Description of the task =
If a record contains a picture, drop the picture and copy everything else exactly.

*** Block opens ***

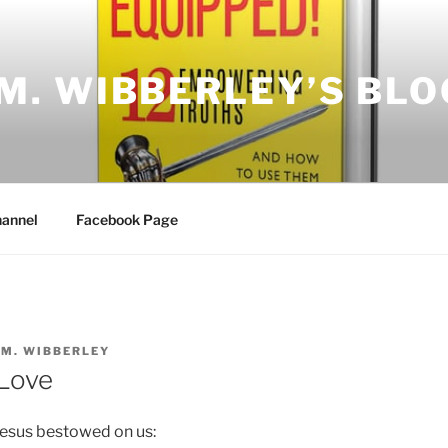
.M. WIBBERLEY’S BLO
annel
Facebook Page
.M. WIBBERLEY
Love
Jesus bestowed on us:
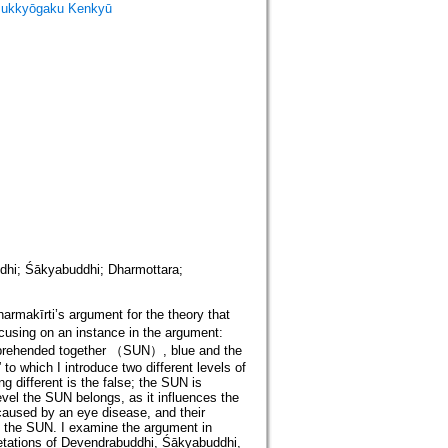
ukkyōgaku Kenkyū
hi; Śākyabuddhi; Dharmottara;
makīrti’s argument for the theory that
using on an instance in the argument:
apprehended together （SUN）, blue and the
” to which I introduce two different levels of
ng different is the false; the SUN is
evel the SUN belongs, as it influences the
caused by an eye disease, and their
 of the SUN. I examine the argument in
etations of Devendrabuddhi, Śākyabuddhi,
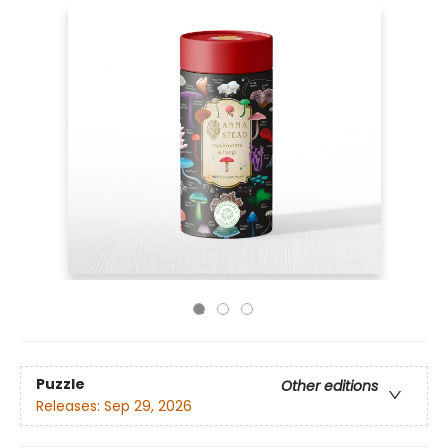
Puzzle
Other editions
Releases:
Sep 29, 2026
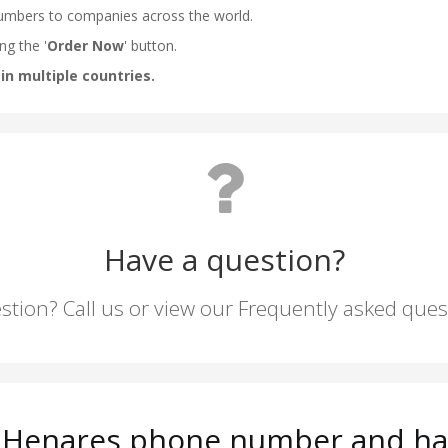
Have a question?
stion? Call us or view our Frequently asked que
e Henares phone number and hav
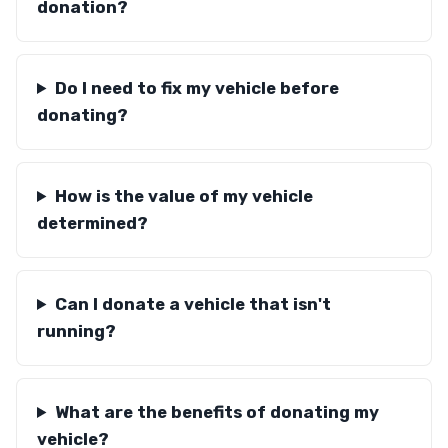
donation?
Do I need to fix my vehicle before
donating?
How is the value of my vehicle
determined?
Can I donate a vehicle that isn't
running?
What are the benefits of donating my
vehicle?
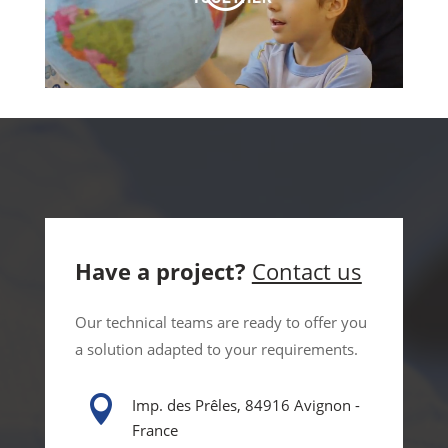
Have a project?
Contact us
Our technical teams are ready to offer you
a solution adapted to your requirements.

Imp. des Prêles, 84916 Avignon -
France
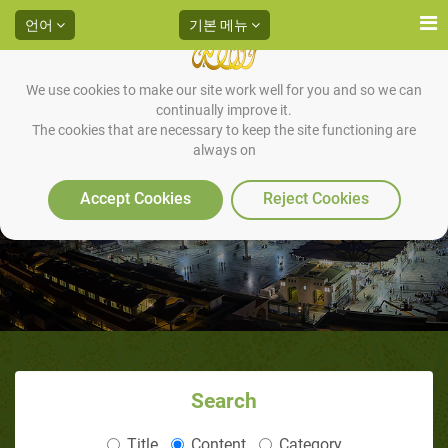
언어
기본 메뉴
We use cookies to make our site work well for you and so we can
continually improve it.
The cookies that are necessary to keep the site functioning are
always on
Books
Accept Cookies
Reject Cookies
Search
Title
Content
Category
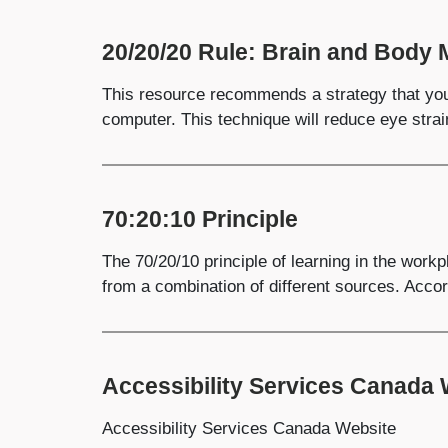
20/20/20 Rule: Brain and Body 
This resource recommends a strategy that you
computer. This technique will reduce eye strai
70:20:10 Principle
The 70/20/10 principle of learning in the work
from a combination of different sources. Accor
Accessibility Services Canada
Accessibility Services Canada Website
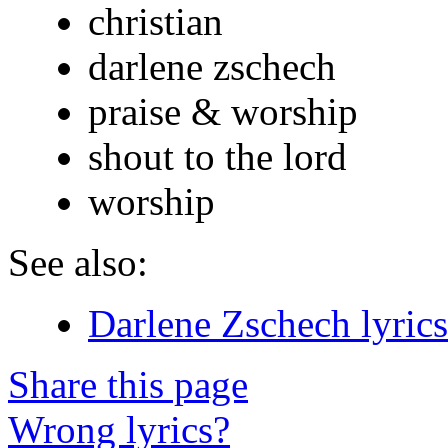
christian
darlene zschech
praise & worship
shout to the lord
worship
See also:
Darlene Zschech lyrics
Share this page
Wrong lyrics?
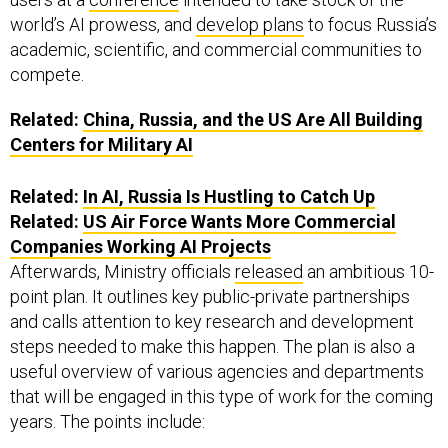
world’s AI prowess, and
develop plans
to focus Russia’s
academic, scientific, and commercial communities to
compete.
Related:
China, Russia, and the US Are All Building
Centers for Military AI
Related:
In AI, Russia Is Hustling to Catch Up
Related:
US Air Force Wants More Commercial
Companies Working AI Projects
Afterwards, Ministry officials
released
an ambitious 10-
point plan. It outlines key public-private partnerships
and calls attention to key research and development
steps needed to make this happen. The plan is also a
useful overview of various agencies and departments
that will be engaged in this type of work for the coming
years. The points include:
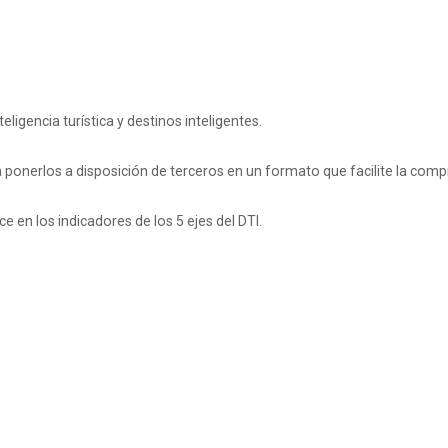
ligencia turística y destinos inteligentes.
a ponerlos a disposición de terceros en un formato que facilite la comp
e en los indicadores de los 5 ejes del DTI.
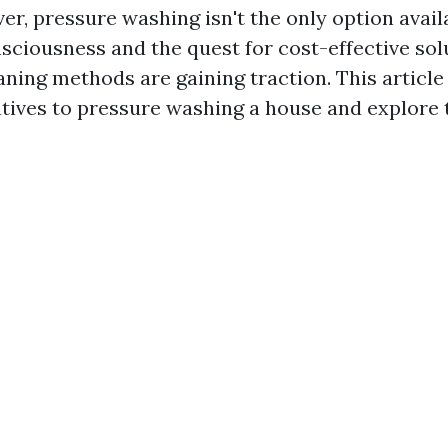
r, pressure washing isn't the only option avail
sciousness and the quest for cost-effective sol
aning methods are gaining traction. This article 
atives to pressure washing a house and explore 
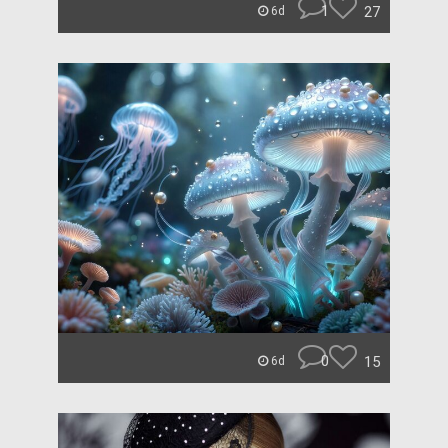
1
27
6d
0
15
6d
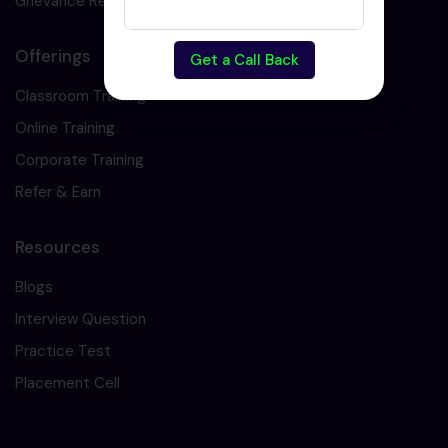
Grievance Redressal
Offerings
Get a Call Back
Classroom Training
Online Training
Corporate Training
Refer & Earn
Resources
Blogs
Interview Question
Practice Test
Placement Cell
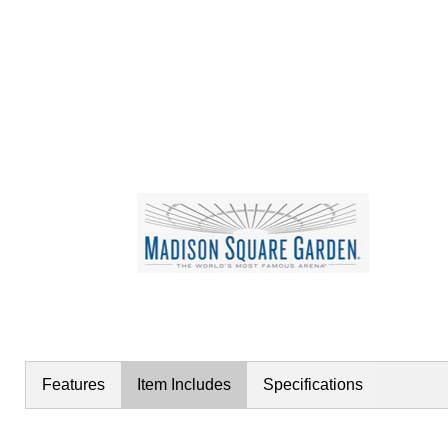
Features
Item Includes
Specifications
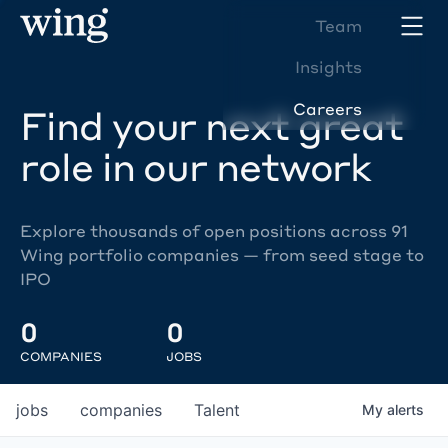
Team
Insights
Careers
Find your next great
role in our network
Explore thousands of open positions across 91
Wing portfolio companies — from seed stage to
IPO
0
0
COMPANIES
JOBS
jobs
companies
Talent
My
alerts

*** Block closes ***

Your solution =
.M. WIBBERLEY’S BLO
annel
Facebook Page
.M. WIBBERLEY
Love
Jesus bestowed on us:
ukkyōgaku Kenkyū
hi; Śākyabuddhi; Dharmottara;
makīrti’s argument for the theory that
using on an instance in the argument:
apprehended together （SUN）, blue and the
” to which I introduce two different levels of
ng different is the false; the SUN is
evel the SUN belongs, as it influences the
caused by an eye disease, and their
 of the SUN. I examine the argument in
etations of Devendrabuddhi, Śākyabuddhi,
Puzzle
Other editions
Releases:
Sep 29, 2026
Have a question?
stion? Call us or view our Frequently asked que
e Henares phone number and hav
donation?
Do I need to fix my vehicle before
donating?
How is the value of my vehicle
determined?
Can I donate a vehicle that isn't
running?
What are the benefits of donating my
vehicle?
Have a project?
Contact us
Our technical teams are ready to offer you
a solution adapted to your requirements.

Imp. des Prêles, 84916 Avignon -
France
언어
기본 메뉴
We use cookies to make our site work well for you and so we can
continually improve it.
The cookies that are necessary to keep the site functioning are
always on
Books
Accept Cookies
Reject Cookies
Search
Title
Content
Category
20/20/20 Rule: Brain and Body 
This resource recommends a strategy that you
computer. This technique will reduce eye strai
70:20:10 Principle
The 70/20/10 principle of learning in the work
from a combination of different sources. Accor
Accessibility Services Canada
Accessibility Services Canada Website
christian
darlene zschech
praise & worship
shout to the lord
worship
See also:
Darlene Zschech lyrics
Share this page
Wrong lyrics?
world’s AI prowess, and
develop plans
to focus Russia’s
academic, scientific, and commercial communities to
compete.
Related:
China, Russia, and the US Are All Building
Centers for Military AI
Related:
In AI, Russia Is Hustling to Catch Up
Related:
US Air Force Wants More Commercial
Companies Working AI Projects
Afterwards, Ministry officials
released
an ambitious 10-
point plan. It outlines key public-private partnerships
and calls attention to key research and development
steps needed to make this happen. The plan is also a
useful overview of various agencies and departments
that will be engaged in this type of work for the coming
years. The points include:
ligencia turística y destinos inteligentes.
a ponerlos a disposición de terceros en un formato que facilite la comp
e en los indicadores de los 5 ejes del DTI.
r, pressure washing isn't the only option avail
sciousness and the quest for cost-effective sol
aning methods are gaining traction. This article 
atives to pressure washing a house and explore 
1
27
6d
0
15
6d
Grievance Redressal
Offerings
Get a Call Back
Classroom Training
Online Training
Corporate Training
Refer & Earn
Resources
Blogs
Interview Question
Practice Test
Placement Cell
Features
Item Includes
Specifications
Team
Insights
Careers
Find your next great
role in our network
Explore thousands of open positions across 91
Wing portfolio companies — from seed stage to
IPO
0
0
COMPANIES
JOBS
jobs
companies
Talent
My
alerts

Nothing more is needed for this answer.